Nigdy nie spodziewałaby się takiej reakcji przyjaciółki z Ruchu: „Natychmiast mocno mnie przytuliła, długo trzymając w ramionach. Potem pogratulowała, mówiąc mi: «To jest znak miłości Jezusa, On chce ci pokazać, że cię kocha i za twoim pośrednictwem Bóg pragnie, by na świecie pojawił się jeszcze jeden człowiek»”. To otwarło okno światła w ciemnym pokoju Joy. „Nie powiedziała mi: «Jesteś zła», ale pokazała mi, że to, co mi się przydarzało, mimo że u początku znajdował się grzech, było czymś dobrym. Natychmiast poczułam, że przepełnia mnie życie. Zaczęłam działać, przejęłam inicjatywę, przestałam przejmować się tym, co mówili ludzie”.
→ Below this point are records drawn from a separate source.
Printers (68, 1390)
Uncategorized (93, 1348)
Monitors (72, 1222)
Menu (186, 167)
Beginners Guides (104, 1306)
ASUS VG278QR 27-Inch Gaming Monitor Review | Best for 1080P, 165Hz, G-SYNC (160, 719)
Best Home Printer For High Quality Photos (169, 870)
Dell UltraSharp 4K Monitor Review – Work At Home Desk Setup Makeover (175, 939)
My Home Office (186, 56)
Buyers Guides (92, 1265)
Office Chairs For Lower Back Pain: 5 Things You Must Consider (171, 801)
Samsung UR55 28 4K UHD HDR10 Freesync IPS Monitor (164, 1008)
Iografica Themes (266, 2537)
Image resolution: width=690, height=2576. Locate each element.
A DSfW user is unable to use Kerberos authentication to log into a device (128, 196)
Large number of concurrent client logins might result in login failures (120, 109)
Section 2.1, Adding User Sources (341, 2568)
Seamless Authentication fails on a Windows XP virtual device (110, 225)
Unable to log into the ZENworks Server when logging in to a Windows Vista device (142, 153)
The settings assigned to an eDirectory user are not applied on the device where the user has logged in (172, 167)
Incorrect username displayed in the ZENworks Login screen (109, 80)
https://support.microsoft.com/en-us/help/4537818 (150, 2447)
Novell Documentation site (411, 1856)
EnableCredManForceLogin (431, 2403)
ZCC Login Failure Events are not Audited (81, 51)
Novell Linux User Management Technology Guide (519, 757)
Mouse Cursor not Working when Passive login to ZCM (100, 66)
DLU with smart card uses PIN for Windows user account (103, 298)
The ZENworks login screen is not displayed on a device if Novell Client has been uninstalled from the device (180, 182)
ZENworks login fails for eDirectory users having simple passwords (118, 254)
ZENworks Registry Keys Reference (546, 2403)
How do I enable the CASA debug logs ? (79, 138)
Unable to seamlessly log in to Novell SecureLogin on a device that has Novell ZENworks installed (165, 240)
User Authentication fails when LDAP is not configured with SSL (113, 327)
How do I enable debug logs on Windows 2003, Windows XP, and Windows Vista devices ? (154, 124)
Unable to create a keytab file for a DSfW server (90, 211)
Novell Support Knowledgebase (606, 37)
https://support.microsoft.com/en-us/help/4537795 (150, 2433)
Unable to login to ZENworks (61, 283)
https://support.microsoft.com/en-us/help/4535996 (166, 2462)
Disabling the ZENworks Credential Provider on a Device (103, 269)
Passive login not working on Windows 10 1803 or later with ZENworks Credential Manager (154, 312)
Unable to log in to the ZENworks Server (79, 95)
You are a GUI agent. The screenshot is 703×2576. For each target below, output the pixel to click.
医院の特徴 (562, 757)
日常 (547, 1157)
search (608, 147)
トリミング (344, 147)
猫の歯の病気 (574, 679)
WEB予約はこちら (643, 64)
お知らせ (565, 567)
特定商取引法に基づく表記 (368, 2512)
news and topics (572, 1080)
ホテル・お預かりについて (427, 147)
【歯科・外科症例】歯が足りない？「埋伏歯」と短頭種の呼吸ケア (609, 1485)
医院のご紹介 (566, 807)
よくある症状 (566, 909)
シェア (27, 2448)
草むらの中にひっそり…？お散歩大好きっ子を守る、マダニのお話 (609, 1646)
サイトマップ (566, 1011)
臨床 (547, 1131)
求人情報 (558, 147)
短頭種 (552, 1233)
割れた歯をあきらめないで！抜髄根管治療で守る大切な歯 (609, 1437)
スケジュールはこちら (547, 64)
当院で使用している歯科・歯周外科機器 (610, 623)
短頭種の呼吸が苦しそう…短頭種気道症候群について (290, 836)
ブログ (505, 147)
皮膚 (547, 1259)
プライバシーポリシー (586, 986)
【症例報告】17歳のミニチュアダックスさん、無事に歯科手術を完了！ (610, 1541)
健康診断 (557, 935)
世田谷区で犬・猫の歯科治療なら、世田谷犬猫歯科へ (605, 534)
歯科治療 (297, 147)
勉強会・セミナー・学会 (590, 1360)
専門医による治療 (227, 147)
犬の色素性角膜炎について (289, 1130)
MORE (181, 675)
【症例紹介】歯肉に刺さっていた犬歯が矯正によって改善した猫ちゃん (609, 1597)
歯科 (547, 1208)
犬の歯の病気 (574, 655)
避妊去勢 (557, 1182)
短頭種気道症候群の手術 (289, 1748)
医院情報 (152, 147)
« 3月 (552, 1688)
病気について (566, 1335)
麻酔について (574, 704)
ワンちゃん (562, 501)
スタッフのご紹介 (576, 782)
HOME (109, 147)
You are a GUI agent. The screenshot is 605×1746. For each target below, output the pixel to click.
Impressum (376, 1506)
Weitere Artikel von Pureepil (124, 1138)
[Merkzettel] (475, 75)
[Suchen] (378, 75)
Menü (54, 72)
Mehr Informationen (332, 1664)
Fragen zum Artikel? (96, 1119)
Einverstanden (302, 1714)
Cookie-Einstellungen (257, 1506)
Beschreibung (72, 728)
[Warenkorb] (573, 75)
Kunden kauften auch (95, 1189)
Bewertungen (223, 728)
Zaczyna zakładać odzież ciążową i postanawia powiedzieć o wszystkim rodzicom. Oni bardzo źle przyjęli tę wiadomość, „ale kiedy spostrzegli, że byłam szczęśliwa i pełna życia, oni także pogodzili się z całą sytuacją”.

 

W ten sposób rodzi się dziewczynka, Jigh-Jigh. To imię również wydaje się zmyślone, ale takie nie jest (po francusku wymawia się Żiżi). Staje się ona maskotką wspólnoty CL w Lagos. „Całą miłość do mnie przelali na moją córkę”. Nawet kiedy jej proboszcz nieco opierał się przed udzieleniem chrztu św. (chciał zgody ojca), Francis, przyjaciel ze wspólnoty, poszedł z nią i go przekonał, ręcząc za nią. „Objęcie przyjaciół było prawdziwym objęciem dla mojego życia”.

 

Jakiś czas potem Joy spotyka w swojej rodzinnej wiosce Nord dawnego kolegę ze szkoły. Zaczynają się spotykać, mimo że ona mieszka dziesięć godzin drogi od niego. Po roku on oświadcza się jej. Ona na początku jest bardzo niezdecydowana, ale wreszcie przyjmuje oświadczyny. Zaręczają się i po kilku miesiącach Joy odkrywa, że znowu jest w ciąży. W międzyczasie jednak sytuacja w Nord się pogarsza z powodu starć między muzułmańskimi hodowcami a chrześcijańskimi rolnikami. On odwiedza ją coraz rzadziej. Kiedy przychodzi czas porodu i trzeba odwieźć Joy do szpitala, jego nie ma. Jest jednak Luisa, przyjaciółka ze wspólnoty. W szpitalu proszą o podpis męża w sprawie hospitalizacji. Zajmuje się tym Luisa, Joy tymczasem wchodzi na salę porodową. Lekarze myślą, że ojciec jest w pracy i dojedzie. Kiedy Joy zbolała wychodzi z sali porodowej, słyszy ponownie: „Kiedy przyjdzie twój mąż?”. Powraca cała jej historia, frustracja, poczucie opuszczenia. „Kiedy jednak usłyszałam, jak zdecydowanie Luisa odpowiedziała: «Jestem tutaj. W czym problem?» – zrozumiałam, że był z nami ktoś, że troszczył się o nas. I wróciła moja radość”.

 

Także dzisiaj, kilka tygodni po porodzie, ludzie pytają Joy, dlaczego ojciec nie przyjechał jeszcze odwiedzić jej i jej nowonarodzonej córki. „W ich słowach wciąż słyszę osąd o mnie i o moim życiu”. Ale drzwi chrześcijańskiej wspólnoty, Kościoła, są wciąż otwarte dla Joy, która za każdym razem czuje się przyjmowana na nowo za sprawą spojrzenia przyjaciół z Ruchu. „Oni wciąż mi przypominają, że w każdym aspekcie rzeczywistości znajduje się oblicze Chrystusa. Jezus nie oddziela strasznych rzeczy, które robimy, które ja zrobiłam, od rzeczy pięknych. On jest w środku każdej rzeczy. On zawsze jest tam z nami. Rzeczywistość jest przepiękna, pomimo wszystkich trudów, którym musimy stawić czoła”.

À propos: nowonarodzona dziewczynka nazywa się Miracle (fr. Cud). I to imię także nie jest zmyślone.